In the field theory book that I am reading I found the following theorem:
If a field extension $K/F$ is finite, then it is algebraic.
Proof: If $K/F$ were transcendental, there would exist $u\in K$ such that $[F(u):F]=\infty$, so by de tower theorem $[K:F]=[K:F(u)][F(u):F]=\infty$, which is a contradiction.
However, the following example was also given:
$\mathbb{C}/\mathbb{R}$ is algebraic
Proof: Since $\{1,i\}$ is a basis of $\mathbb{C}$ as an $\mathbb{R}$-vector space, every element of $\mathbb{C}$ can be written as $a+bi$, with $a,b \in \mathbb{R}$. We have that $(x-(a+bi))(x-(a-bi))=x^2 - 2ax + a^2 +b^2 \in \mathbb{R}[x]$ has $a+bi$ as a root and therefore every $a+bi \in \mathbb{C}$ is algebraic.

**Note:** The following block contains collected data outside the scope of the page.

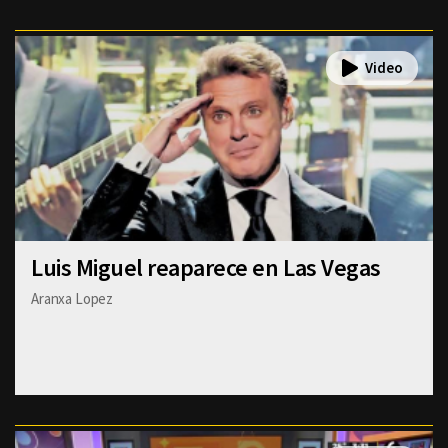
Luis Miguel reaparece en Las Vegas
Aranxa Lopez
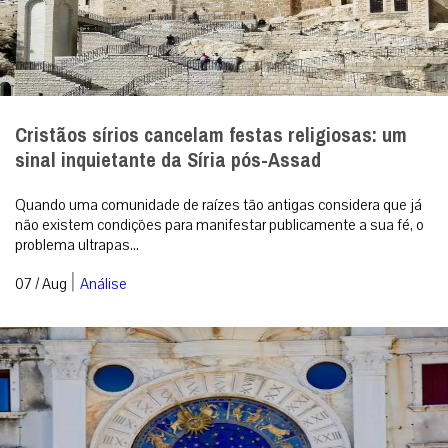
Cristãos sírios cancelam festas religiosas: um
sinal inquietante da Síria pós-Assad
Quando uma comunidade de raízes tão antigas considera que já
não existem condições para manifestar publicamente a sua fé, o
problema ultrapas...
|
07 / Aug
Análise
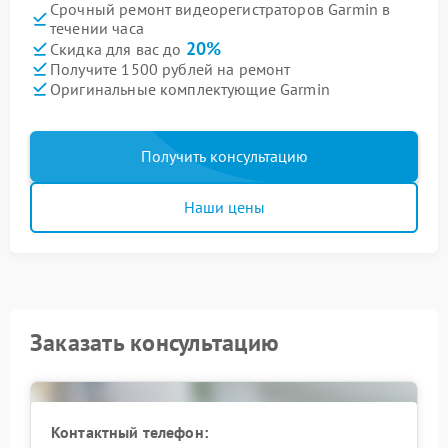
Срочный ремонт видеорегистраторов Garmin в
течении часа
20%
Скидка для вас до
Получите 1500 рублей на ремонт
Оригинальные комплектующие Garmin
Получить консультацию
Наши цены
Заказать консультацию
Контактный телефон:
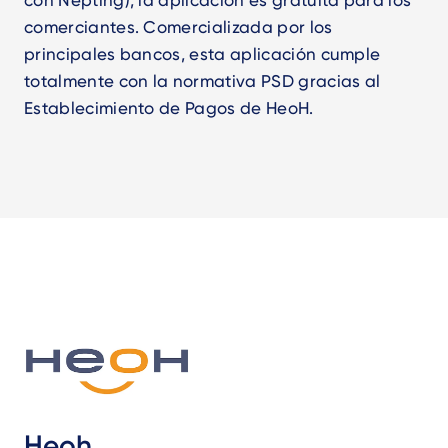
con Nepting), la aplicación es gratuita para los
comerciantes. Comercializada por los
principales bancos, esta aplicación cumple
totalmente con la normativa PSD gracias al
Establecimiento de Pagos de HeoH.
Heoh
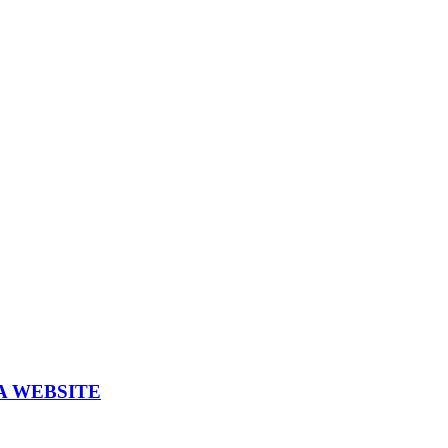
A WEBSITE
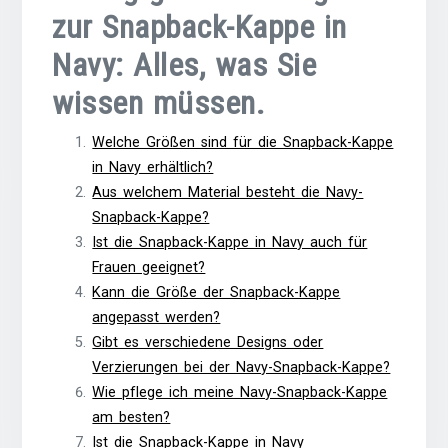
zur Snapback-Kappe in
Navy: Alles, was Sie
wissen müssen.
Welche Größen sind für die Snapback-Kappe
in Navy erhältlich?
Aus welchem Material besteht die Navy-
Snapback-Kappe?
Ist die Snapback-Kappe in Navy auch für
Frauen geeignet?
Kann die Größe der Snapback-Kappe
angepasst werden?
Gibt es verschiedene Designs oder
Verzierungen bei der Navy-Snapback-Kappe?
Wie pflege ich meine Navy-Snapback-Kappe
am besten?
Ist die Snapback-Kappe in Navy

This made me think if this process could be generalized to give a contructive proof of the first theorem, i.e., if having a finite basis $\{k_1 , \dots\ , k_n\}$ of $K/F$ and expressing $k \in K$ as a linear combination of the basis we can construct some $p\in F[x]$ having $k$ as a root.
Consider, for any $k \in K$, the following $F$-endomorphism of $K$: $u_k:x \longmapsto kx$. Let $P(X) \in F[X]$ be its characteristic polynomial. Then it is easy to see that $0=P(u_k)=u_{P(k)}$ thus $P(k)=0$.